This processor calculates the relative frequencies of the distinct values from a set of selected columns in an input Dataset.
Having statistical summaries of the Data can be helpful in the Analysis of this Data, which can then help better understand it and extract value out of it.
For example, a clothing company selling diverse items from different categories.This company targets different regions from Germany and wants to analyse the different item categories as well as the target regions.The aim is to find the best sold categories and the the most active target regions and better concentrate on them.
The Distinct Summary Processor can help achieve this goal, as it will give the frequencies of the categories and the target regions.
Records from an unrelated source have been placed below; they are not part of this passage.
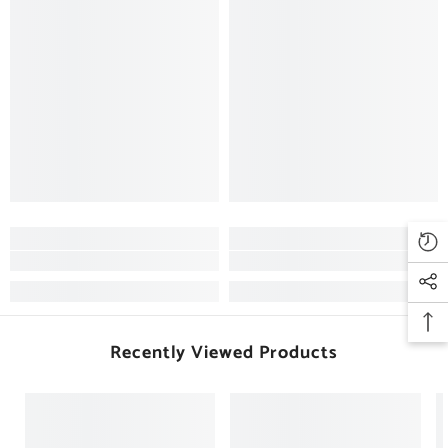
Recently Viewed Products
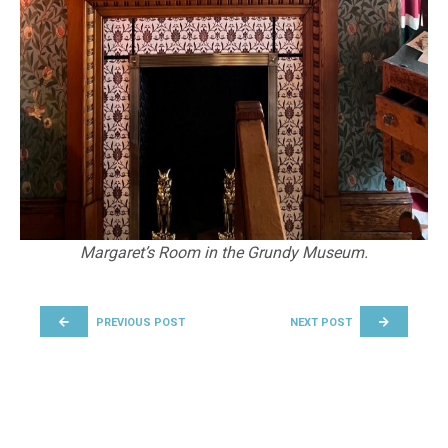
Margaret’s Room in the Grundy Museum.
POST NAVIGATION
PREVIOUS POST
NEXT POST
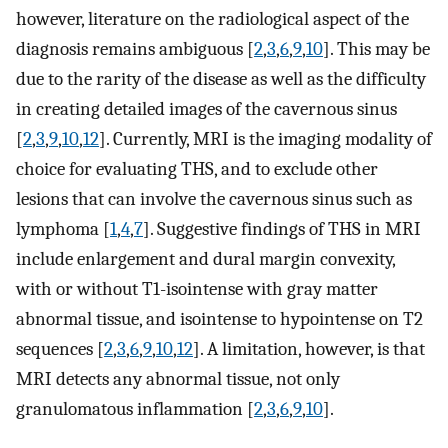
however, literature on the radiological aspect of the
diagnosis remains ambiguous [
2
,
3
,
6
,
9
,
10
]. This may be
due to the rarity of the disease as well as the difficulty
in creating detailed images of the cavernous sinus
[
2
,
3
,
9
,
10
,
12
]. Currently, MRI is the imaging modality of
choice for evaluating THS, and to exclude other
lesions that can involve the cavernous sinus such as
lymphoma [
1
,
4
,
7
]. Suggestive findings of THS in MRI
include enlargement and dural margin convexity,
with or without T1-isointense with gray matter
abnormal tissue, and isointense to hypointense on T2
sequences [
2
,
3
,
6
,
9
,
10
,
12
]. A limitation, however, is that
MRI detects any abnormal tissue, not only
granulomatous inflammation [
2
,
3
,
6
,
9
,
10
].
This processor works with any given Dataset on which the summaries will be calculated.
The configuration interface of the processor is the following:
This processor provides two kinds on interesting outputs:
- within the processor and after running the workflow, a bar chart for the frequencies of the distinct values of a column is displayed.There is also a drop-down to select the column for which the chart will be displayed (for better understanding please refer to the example below)
- The output node of the processor generates a table with four columns: The first one specifies the column name the values belong to. The second column contains the value which occurrence will be displayed in the third column and the fourth column contains the relative frequency.
To simplify the example, the Dataset of interest will be a small one for the Profit of a company with respect to the region, the month and the item category:
The used Dataset is created via a Custom Input Table, and the result can be visualized by a Filterable Result Table.
Referring to the processor output, we can observe that "Berlin" is the least occurring region (as a result it is potentially the region with the least profit). Same observation for "January" month.